For this exercise, reproduce the records exactly as they stand and do not carry any images over.

———

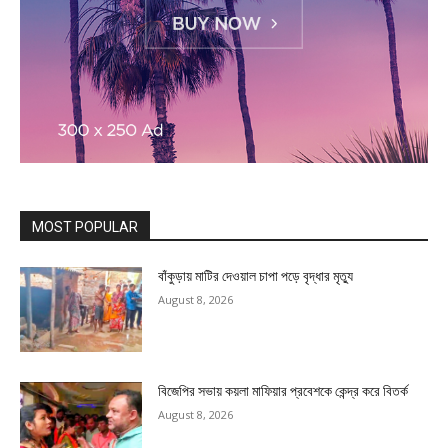
MOST POPULAR
বাঁকুড়ায় মাটির দেওয়াল চাপা পড়ে বৃদ্ধার মৃত্যু
August 8, 2026
বিজেপির সভায় কয়লা মাফিয়ার প্রবেশকে কেন্দ্র করে বিতর্ক
August 8, 2026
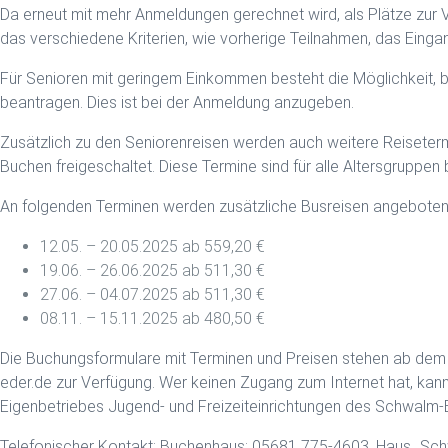
Da erneut mit mehr Anmeldungen gerechnet wird, als Plätze zur 
das verschiedene Kriterien, wie vorherige Teilnahmen, das Einga
Für Senioren mit geringem Einkommen besteht die Möglichkeit, 
beantragen. Dies ist bei der Anmeldung anzugeben.
Zusätzlich zu den Seniorenreisen werden auch weitere Reiseter
Buchen freigeschaltet. Diese Termine sind für alle Altersgrupp
An folgenden Terminen werden zusätzliche Busreisen angeboten
12.05. – 20.05.2025 ab 559,20 €
19.06. – 26.06.2025 ab 511,30 €
27.06. – 04.07.2025 ab 511,30 €
08.11. – 15.11.2025 ab 480,50 €
Die Buchungsformulare mit Terminen und Preisen stehen ab dem 2
eder.de zur Verfügung. Wer keinen Zugang zum Internet hat, kan
Eigenbetriebes Jugend- und Freizeiteinrichtungen des Schwalm-E
Telefonischer Kontakt: Buchenhaus: 05681 775-4603, Haus „Sc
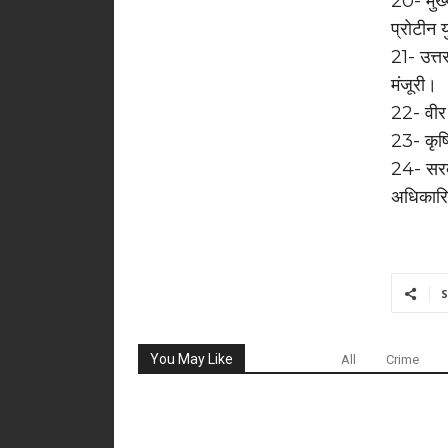
20- मुख्
प्रोटीन 
21- उत्त
मंजूरी।
22- वीर 
23- कृषि
24- सरका
अधिकारिय
S
You May Like
All
Crime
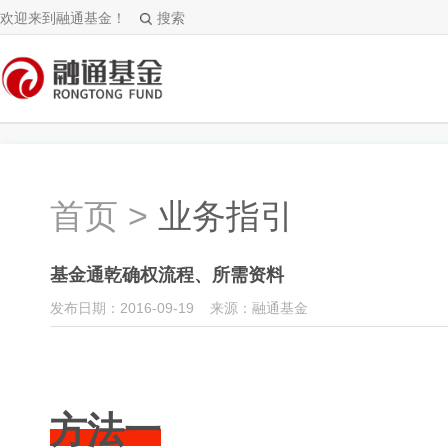
欢迎来到融通基金！
搜索
首页
>
业务指引
基金通乾确权流程、所需资料
发布日期：2016-09-19 来源：融通基金
方法一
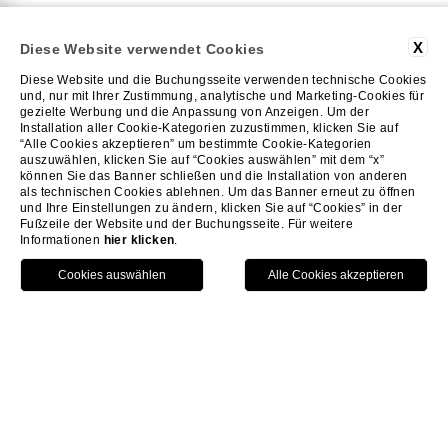
X
Diese Website verwendet Cookies
Diese Website und die Buchungsseite verwenden technische Cookies
und, nur mit Ihrer Zustimmung, analytische und Marketing-Cookies für
gezielte Werbung und die Anpassung von Anzeigen. Um der
Installation aller Cookie-Kategorien zuzustimmen, klicken Sie auf
“Alle Cookies akzeptieren” um bestimmte Cookie-Kategorien
auszuwählen, klicken Sie auf “Cookies auswählen” mit dem “x”
können Sie das Banner schließen und die Installation von anderen
als technischen Cookies ablehnen. Um das Banner erneut zu öffnen
und Ihre Einstellungen zu ändern, klicken Sie auf “Cookies” in der
Fußzeile der Website und der Buchungsseite. Für weitere
Informationen
hier klicken
.
HOME
ANGEBOTE
GOURMET-AUFENTHALT
GOURMET-AUFENTHALT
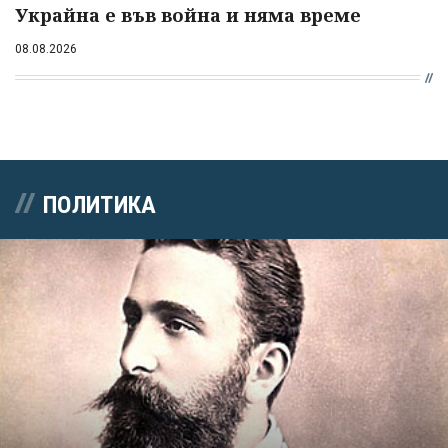
Украйна е във война и няма време
08.08.2026
ПОЛИТИКА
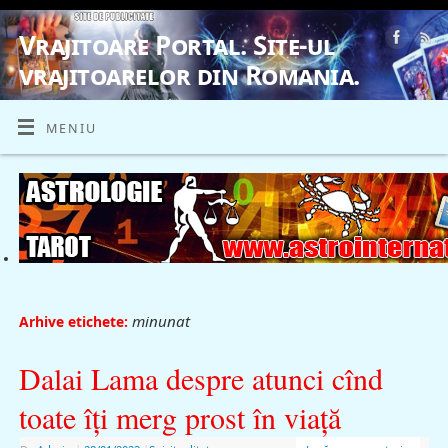
Vrajitoare Portal. Site-ul
vrajitoarelor din Romania.
VRAJITOARE, VRAJITOARELE, VRAJITOARE
MENIU
minunat
Arhive etichete:
Dalai Lama despre atunci cînd
toate îţi merg prost în viaţă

———

→ Reply to the task:
MOST POPULAR
বাঁকুড়ায় মাটির দেওয়াল চাপা পড়ে বৃদ্ধার মৃত্যু
August 8, 2026
বিজেপির সভায় কয়লা মাফিয়ার প্রবেশকে কেন্দ্র করে বিতর্ক
August 8, 2026
Da erneut mit mehr Anmeldungen gerechnet wird, als Plätze zur 
das verschiedene Kriterien, wie vorherige Teilnahmen, das Einga
Für Senioren mit geringem Einkommen besteht die Möglichkeit, 
beantragen. Dies ist bei der Anmeldung anzugeben.
Zusätzlich zu den Seniorenreisen werden auch weitere Reiseter
Buchen freigeschaltet. Diese Termine sind für alle Altersgrupp
An folgenden Terminen werden zusätzliche Busreisen angeboten
12.05. – 20.05.2025 ab 559,20 €
19.06. – 26.06.2025 ab 511,30 €
27.06. – 04.07.2025 ab 511,30 €
08.11. – 15.11.2025 ab 480,50 €
Die Buchungsformulare mit Terminen und Preisen stehen ab dem 2
eder.de zur Verfügung. Wer keinen Zugang zum Internet hat, kan
Eigenbetriebes Jugend- und Freizeiteinrichtungen des Schwalm-E
Telefonischer Kontakt: Buchenhaus: 05681 775-4603, Haus „Sc
20- मुख्
प्रोटीन 
21- उत्त
मंजूरी।
22- वीर 
23- कृषि
24- सरका
अधिकारिय
S
You May Like
All
Crime
欢迎来到融通基金！
搜索
首页
>
业务指引
基金通乾确权流程、所需资料
发布日期：2016-09-19 来源：融通基金
方法一
X
Diese Website verwendet Cookies
Diese Website und die Buchungsseite verwenden technische Cookies
und, nur mit Ihrer Zustimmung, analytische und Marketing-Cookies für
gezielte Werbung und die Anpassung von Anzeigen. Um der
Installation aller Cookie-Kategorien zuzustimmen, klicken Sie auf
“Alle Cookies akzeptieren” um bestimmte Cookie-Kategorien
auszuwählen, klicken Sie auf “Cookies auswählen” mit dem “x”
können Sie das Banner schließen und die Installation von anderen
als technischen Cookies ablehnen. Um das Banner erneut zu öffnen
und Ihre Einstellungen zu ändern, klicken Sie auf “Cookies” in der
Fußzeile der Website und der Buchungsseite. Für weitere
Informationen
hier klicken
.
HOME
ANGEBOTE
GOURMET-AUFENTHALT
GOURMET-AUFENTHALT
Украйна е във война и няма време
08.08.2026
ПОЛИТИКА
Vrajitoare Portal. Site-ul
vrajitoarelor din Romania.
VRAJITOARE, VRAJITOARELE, VRAJITOARE
MENIU
minunat
Arhive etichete:
Dalai Lama despre atunci cînd
toate îţi merg prost în viaţă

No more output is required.